Doctors and privacy advocates say a new statewide system designed to make it easier to share patient data is too open for abuse.
The Vermont Health Information Exchange (not to be confused with the state's health insurance exchange) is a state-funded system being built by Vermont Information Technology Leaders that stores patient care information such as medication lists and diagnoses. The goal of the system is to make it easier for doctors involved in a given patient’s care to learn about them.
But a new policy set to take effect this summer would make it possible for doctors not involved in a given patient’s care to view their file. The “global consent” policy will make it so that once a patient signs the form authorizing a release of their file, any doctor’s office connected to the system will have access to that record.
“If you sign it for anybody to get it, everybody can get it,” said John Matthew, a doctor at The Health Center in Plainfield.
Matthew said he isn’t comfortable with the idea of recommending the new policy to his patients, but the company that designed the policy and the regulators tasked with overseeing it both say it is safe for patients.
The other benefit, said John Evans, the CEO of Vermont Information Technology Leaders, is that it reduces the number of forms patients have to sign at doctors’ offices.
“All the health care providers involved in their care would have access to the clinical information needed to care for them and reduce the burden of the patient of needing to make that designation visiting each provider involved in their care,” Evans said.
With a technological tracking system that keeps tabs on who is viewing which record, Evans said the new system is even more secure than the old system of paper records in a file drawer.
Concerns with the global consent policy, which was approved by the Green Mountain Care Board earlier this year, stem from the fact that there is very little stopping doctors and their staffs from viewing records of any patient.
Allen Gilbert is the executive director of the Vermont chapter of the American Civil Liberties Union. He said he won’t be signing the global consent form.
“The only thing stopping somebody from unauthorized access of a record is some words from an agreement you’ll supposedly sign when you get employed at a practice that you will not access a record unless you’re authorized to do so,” he said.
The same is true of paper records, of course, and Evans says the health information exchange’s audit system makes it even more accountable than those.
But unlike paper records, which are only entrusted to the patient’s provider and clinic staff, records on the state information exchange can be accessed by any provider or staff connected to the system. Anyone logging into the system must actively agree that they are viewing the records only to provide care, but once they do so, they technically have access to the file of any patient who has signed the global consent form.
“I’ve not been reassured,” says Matthew, “that the system would protect my patients’ information to the extent that I think it should be protected. That’s the bottom line.”
With or without Matthew’s and Gilbert’s trust, the system is set to go live this summer once the Green Mountain Care Board’s conditions of approval are met.
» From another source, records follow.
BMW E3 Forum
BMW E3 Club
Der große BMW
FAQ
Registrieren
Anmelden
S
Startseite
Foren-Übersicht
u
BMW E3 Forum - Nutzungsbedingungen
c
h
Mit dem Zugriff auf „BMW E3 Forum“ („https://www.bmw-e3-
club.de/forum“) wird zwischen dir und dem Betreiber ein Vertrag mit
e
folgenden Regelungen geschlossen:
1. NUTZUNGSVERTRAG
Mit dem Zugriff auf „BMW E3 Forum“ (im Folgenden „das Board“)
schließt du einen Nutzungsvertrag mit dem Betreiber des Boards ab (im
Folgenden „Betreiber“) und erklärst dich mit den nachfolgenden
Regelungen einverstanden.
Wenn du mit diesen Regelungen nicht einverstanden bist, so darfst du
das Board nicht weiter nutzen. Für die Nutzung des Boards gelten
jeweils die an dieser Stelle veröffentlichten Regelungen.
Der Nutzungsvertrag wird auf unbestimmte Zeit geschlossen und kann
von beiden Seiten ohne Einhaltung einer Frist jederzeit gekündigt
Al Gobeille, the chairman of the Green Mountain Care Board, said he voted to approve the global consent policy because in his view, the global consent policy will allow the system to better streamline care without compromising privacy.
“When I voted, what I was voting for was the belief that a global opt-in where a patient is educated, knowledgeable about the document they’re signing and that they’re giving caregivers the right to look at their medical records – that that is a high enough burden to meet federal law and to meet the state’s intent to protect the patient’s rights,” he said.
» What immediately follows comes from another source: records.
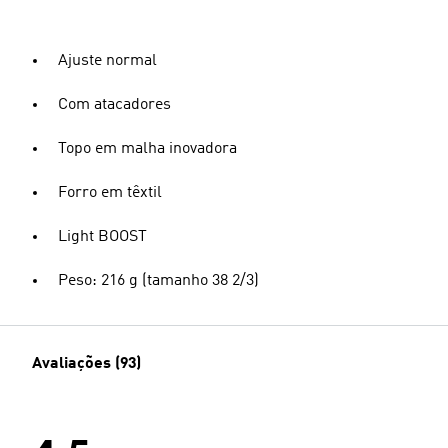
Ajuste normal
Com atacadores
Topo em malha inovadora
Forro em têxtil
Light BOOST
Peso: 216 g (tamanho 38 2/3)
Avaliações (93)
Gobeille said that even after the global consent policy goes into effect, debate over privacy versus the convenience and cost control in Vermont’s health care system isn’t likely to go away.
“These are the big decisions we have to make as we balance the need for integration and really good care,” he said, “and how do we guarantee privacy. What you’re hearing in anyone who’s got feelings on the subtleties of the issue or a big divide over the issue, you’re hearing the passion of those two things rubbing up against each other.”